I tried to look at the header changes between the raw and EXTed spectrum. I can't see anything useful, but maybe you can.


from datadiff import diff
print diff(dic, dic2)
'''
--- a
+++ b
{
-'FDDISPMAX': -9.999999843067494e+16,
+'FDDISPMAX': 69134.96875,
-'FDDISPMIN': 9.999999843067494e+16,
+'FDDISPMIN': -64277.66015625,
-'FDF2CENTER': 513.0,
+'FDF2CENTER': 476.0,
-'FDF2ORIG': -476.831298828125,
+'FDF2ORIG': -476.4658203125,
-'FDMAX': -9.999999843067494e+16,
+'FDMAX': 69134.96875,
-'FDMIN': 9.999999843067494e+16,
+'FDMIN': -64277.66015625,
@@  @@
}
'''
jjhelmus commented 9 years ago

Looks like the carrier frequency is not reliably set but the spectrum origin is, luckily we can calculate one from the other. commit 0c822cc45 makes this change, with which I find:

In [5]: ng.pipe.make_uc(dic, data, 1).ppm_limits()
Out[5]: (10.81093688809214, -1.1916853887508534)
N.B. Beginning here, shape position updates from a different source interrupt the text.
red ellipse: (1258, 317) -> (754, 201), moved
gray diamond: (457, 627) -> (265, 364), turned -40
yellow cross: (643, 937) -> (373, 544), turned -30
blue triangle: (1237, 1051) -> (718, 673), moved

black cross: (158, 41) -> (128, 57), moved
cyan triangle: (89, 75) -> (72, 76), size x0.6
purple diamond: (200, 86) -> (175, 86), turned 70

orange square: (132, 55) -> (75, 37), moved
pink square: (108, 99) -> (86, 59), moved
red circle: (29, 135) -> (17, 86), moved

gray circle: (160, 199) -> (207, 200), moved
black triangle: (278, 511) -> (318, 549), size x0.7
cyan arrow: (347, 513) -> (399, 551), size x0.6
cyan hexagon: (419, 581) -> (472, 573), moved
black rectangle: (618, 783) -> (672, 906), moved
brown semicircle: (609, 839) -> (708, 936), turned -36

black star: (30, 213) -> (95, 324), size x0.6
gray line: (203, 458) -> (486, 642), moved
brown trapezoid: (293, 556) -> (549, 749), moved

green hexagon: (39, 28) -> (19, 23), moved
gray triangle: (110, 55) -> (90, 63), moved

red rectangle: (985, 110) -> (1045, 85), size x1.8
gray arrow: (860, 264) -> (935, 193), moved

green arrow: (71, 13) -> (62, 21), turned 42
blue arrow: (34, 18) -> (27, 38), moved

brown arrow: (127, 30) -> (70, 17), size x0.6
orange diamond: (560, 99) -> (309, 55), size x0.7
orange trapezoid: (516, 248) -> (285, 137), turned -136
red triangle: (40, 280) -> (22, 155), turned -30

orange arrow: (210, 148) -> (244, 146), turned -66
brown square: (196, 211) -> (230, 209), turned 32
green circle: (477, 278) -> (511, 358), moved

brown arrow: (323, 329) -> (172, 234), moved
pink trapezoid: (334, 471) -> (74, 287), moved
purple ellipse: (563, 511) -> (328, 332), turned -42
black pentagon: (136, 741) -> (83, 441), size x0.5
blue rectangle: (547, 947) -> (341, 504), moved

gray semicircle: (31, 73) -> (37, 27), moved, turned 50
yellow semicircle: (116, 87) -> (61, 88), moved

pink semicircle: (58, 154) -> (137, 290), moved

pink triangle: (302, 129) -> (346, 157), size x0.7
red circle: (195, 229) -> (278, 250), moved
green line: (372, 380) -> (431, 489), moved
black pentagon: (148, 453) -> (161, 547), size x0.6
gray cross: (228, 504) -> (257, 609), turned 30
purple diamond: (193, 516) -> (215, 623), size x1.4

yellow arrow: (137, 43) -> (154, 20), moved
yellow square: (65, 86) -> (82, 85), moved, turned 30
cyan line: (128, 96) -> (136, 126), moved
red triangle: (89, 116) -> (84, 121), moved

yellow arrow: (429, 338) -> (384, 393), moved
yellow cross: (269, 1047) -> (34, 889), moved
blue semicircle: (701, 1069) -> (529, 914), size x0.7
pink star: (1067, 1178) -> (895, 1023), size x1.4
In [6]: ng.pipe.make_uc(dic2, data2, 1).ppm_limits()
Out[6]: (10.811850740878555, -1.1907715359644389)

Which is in close enough agreement with the limits reported using the showhdr -verb command

jjhelmus commented 9 years ago

Still not sure if this is the absolute correct way to find parameter for the unit conversion object but it seem to be close for everything I've thrown at it.

jjhelmus commented 9 years ago

Closed with the merge of PR #34. Feel free to reopen if I missed anything.